We start with tweaking probability theory a bit. One of the axioms of probability theory says that all probabilities must lie in the range zero to one. However, we could imagine relaxing this rule...​

Negative probability is a logical contradiction unless probability is redefined, in which case I'm not sure why you insist on still calling it probability.

 

[Dmitry67]

You realize the link you posted contradicts what you just said, right?

We start with tweaking probability theory a bit. One of the axioms of probability theory says that all probabilities must lie in the range zero to one. However, we could imagine relaxing this rule...​

Negative probability is a logical contradiction unless probability is redefined, in which case I'm not sure why you insist on still calling it probability.
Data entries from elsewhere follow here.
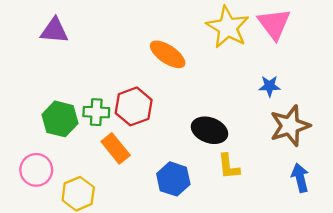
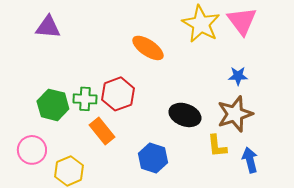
brown star: (290, 126) -> (235, 114), moved
yellow L-shape: (229, 166) -> (217, 146), moved
blue arrow: (300, 178) -> (250, 160), moved

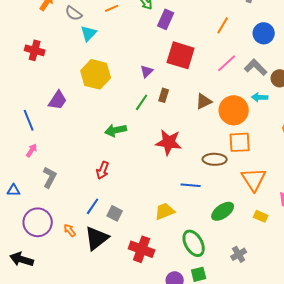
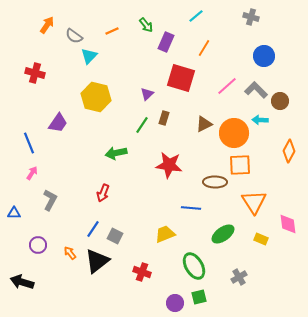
orange line: (223, 25) -> (204, 48), moved
purple circle: (38, 222) -> (38, 245), size x0.6
red cross: (142, 249) -> (142, 272), size x0.7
We are talking about PHYSICS not MATHEMATICS here
Nature does not care about what "one of the axioms says"
If square fi is negative sometimes, then it is bad for the probability theory or for the Born rule, or for the both, but not for the Nature.

 

[Tac-Tics]

You realize the link you posted contradicts what you just said, right?

It does not contradict what I said, because what I said was that there is no standard nomenclature when talking about the subject. Both Dirac and Feynman had no problem calling them probabilities. As long as we're all on the same page, what does it matter?

The restriction that the probability of an event lie between zero and one need not be part of the definition. Working in a more general theory of probability (one which allows for negative probabilities), we simply label sample spaces where this property holds as "classical" and all the regular probability theory applies to it. On the other hand, non-classical sample spaces obey slightly weaker rules, which allow for more interesting behavior.

 

[kote]

We are talking about PHYSICS not MATHEMATICS here
Nature does not care about what "one of the axioms says"
If square fi is negative sometimes, then it is bad for the probability theory or for the Born rule, or for the both, but not for the Nature.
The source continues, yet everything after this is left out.